The PGA Tour is not perfect. Like any professional athletic organization, it has lots of egos and television contracts and compromise. Like every other major pro sport, money rules.

The PGA Tour is refreshing, however, in many ways, not the least of which is its non-violence and its competitive uniqueness. Unlike football, basketball and baseball, golfers have to excel to get paid. Guaranteed, multiyear contracts do not exist.

But the PGA Tour also has one major current issue. His name is Donald Trump.


The bombastic, front-running presidential candidate owns golf courses around the world, including the current stop on the PGA Tour. The WGC-Cadillac Championship is being held this week at the Trump National Doral Resort in Florida.

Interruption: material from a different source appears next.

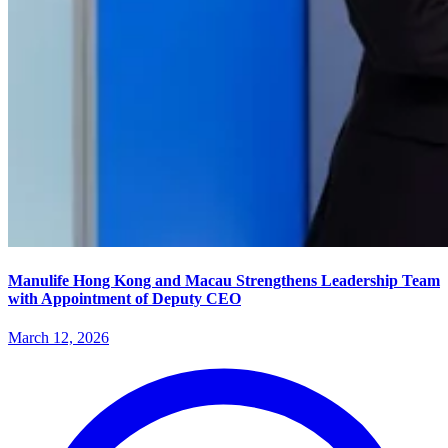
Manulife Hong Kong and Macau Strengthens Leadership Team
with Appointment of Deputy CEO
March 12, 2026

Trump took ownership of the resort four years ago. He usually arrives at tournament in typical fashion — with as much fanfare as possible — on his signature-dominated helicopter.

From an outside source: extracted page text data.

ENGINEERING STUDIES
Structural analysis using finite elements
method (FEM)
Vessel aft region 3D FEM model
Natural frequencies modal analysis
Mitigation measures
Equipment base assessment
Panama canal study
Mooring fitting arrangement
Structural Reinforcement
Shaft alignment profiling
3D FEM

According to a report in the Wall Street Journal, the billionaire's arrival method at the tournament this year may change, considering the current presidential race.

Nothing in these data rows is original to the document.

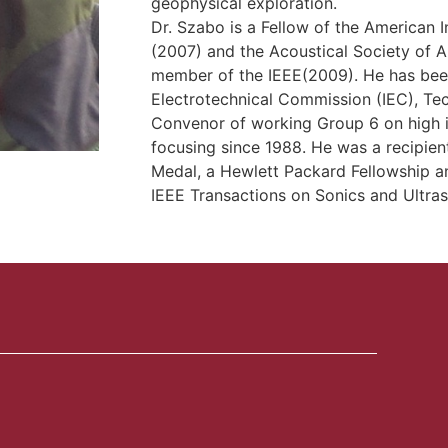
geophysical exploration.
Dr. Szabo is a Fellow of the American I
(2007) and the Acoustical Society of A
member of the IEEE(2009). He has been 
Electrotechnical Commission (IEC), Te
Convenor of working Group 6 on high i
focusing since 1988. He was a recipient
Medal, a Hewlett Packard Fellowship a
IEEE Transactions on Sonics and Ultras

Golf's Rulers Have Issues With Trump

Last summer, the PGA Tour and three other national governing golf organizations, the PGA of America, the U.S. Golf Association and the LPGA, announced together a "distancing" from Trump's controversial remarks about immigration.

Last December, the PGA Tour said it would re-evaluate the now 53-year relationship it has with Doral as an annual stop on golf’s biggest circuit. Tour officials said in a statement at the time:

"Mr. Trump's comments are inconsistent with our strong commitment to an inclusive and welcoming environment in the game of golf."

The PGA Tour and corresponding organizations should act quickly on their beliefs.


Future World Golf Championships and both the U.S. Women's Open in New Jersey and Senior PGA Championship in 2017 are scheduled on Trump-owned golf facilities.

In his interview with the Wall Street Journal, Trump said he hasn't had much time to play golf. He was as also quoted saying "I love golf."

What the article didn't address is another pending issue: What would Trump say if he knew a Muslim or a non-citizen arrived at one his courses to play or at one his resorts with money to spend? It's likely, like the PGA Tour, money would override convictions.

Spokesmen for at least two golfing organizations said in the Wall Street Journal the Trump situation is being "monitored." Trump’s response: “I have binding contracts."

If golf's governing organizations don't want to appear as inconsistent, as vague, as biased as Trump, they will sever their relationships with him promptly.

And if any further reasons are necessary, consider Trump's repeated comments about his enjoyment of the game.

He told then newspaper, "I love golf, but let me tell you, when you finish making a speech in front of 25,000 people, you're not in the mood to play golf. It's a completely different mind-set."

That statement gives credence to a notion that Trump doesn't quite love golf for the game, but rather the money it generates for his empire.


The reason: Playing golf after speaking to 25,000 people seems like a perfect thing to do. Golfers who love golf will play anytime.